Marshall Islands 'disappointed' at EU blacklisting

2:19 pm on 18 March 2019

The Marshall Islands government has responded with disappointment over the latest tax blacklisting by the European Union - the second time the country has been blacklisted in 15 months.

Marshall Islands flag

Marshall Islands flag Photo: AFP

The Marshall Islands [ was successful in getting itself taken off the EU blacklist a year ago but last week, EU Finance Ministers again placed the Marshall Islands on the same blacklist along with nine other jurisdictions.

Marshall Islands officials said they had been engaged in a "constructive dialogue" with a EU technical group for many months and were caught by surprise by the latest EU action.

"We've received nothing official from the EU about this, only what we've read in the press," said on official in Majuro who asked not to be identified.

Minister of Finance Brenson Wase expressed the government's disappointment in the EU re-listing the Marshall Islands as a non-cooperative jurisdiction for tax purposes.

The European Union finance ministers hit the Marshall Islands with a tax haven blacklist, along with a number of other nations, in December 2017, but removed the Marshall Islands in March 2018.

It was placed on a EU "grey list" while working through compliance issues with EU technical officials, including passage of legislation by the national parliament.

Last week, the Marshall Islands found out it was hit with its second blacklisting by EU finance ministers, along with nine other nations.

The EU list is composed of countries that "either failed to deliver on their commitments to comply with required good-governance criteria, or did not commit to do so at all," according to the European Commission.

"The Marshall Islands government has acted in good faith to implement several key pieces of legislation and regulations to address its commitments made to the EU, including exchange of information, economic substance requirements, and country by country reporting," Mr Wase said.
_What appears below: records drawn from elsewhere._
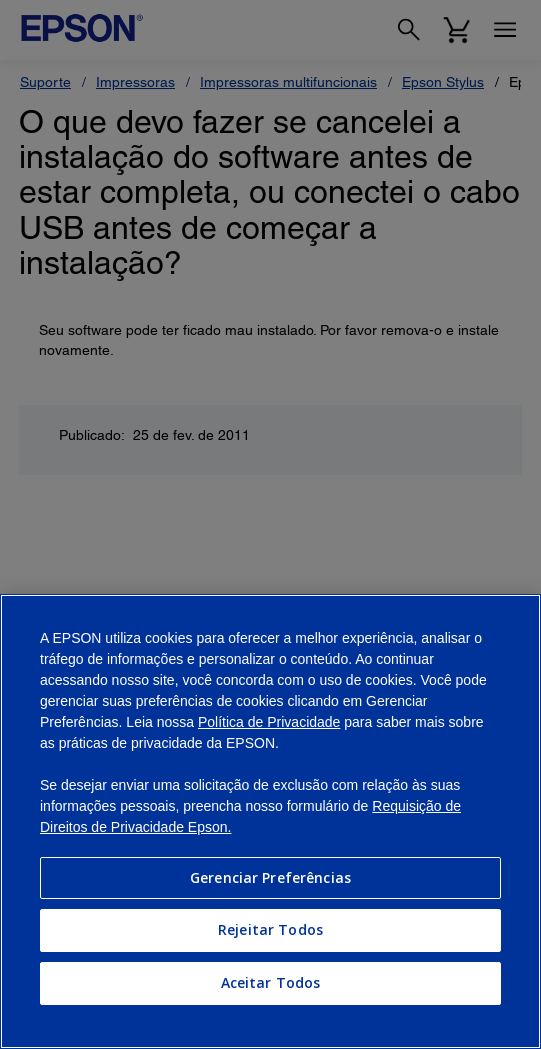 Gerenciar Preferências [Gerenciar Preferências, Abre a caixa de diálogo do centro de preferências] (270, 877)
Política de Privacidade (269, 722)
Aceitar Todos (271, 982)
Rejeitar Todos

"While the current state of affairs is unfortunate, the government will continue to work with the EU to highlight the significant compliance initiatives undertaken by the Marshall Islands which justify removal from the list of non-cooperative jurisdictions."

The Marshall Islands operates a major ship and corporate registry that is the main focus of EU tax compliance action.

The blacklist already included five jurisdictions, three of them US territories that follow US tax laws and have no ability to comply with EU rules on their own: Guam, American Samoa and US Virgin Islands.

Newly added to the EU list, along with Marshall Islands, is Aruba, Barbados, Belize, Bermuda, Dominica, Fiji, Oman, Vanuatu and the United Arab Emirates.

"Thanks to the listing process, dozens of countries have abolished harmful tax regimes and have come into line with international standards on transparency and fair taxation," said EU Economic and Monetary Affairs Commissioner Pierre Moscovici.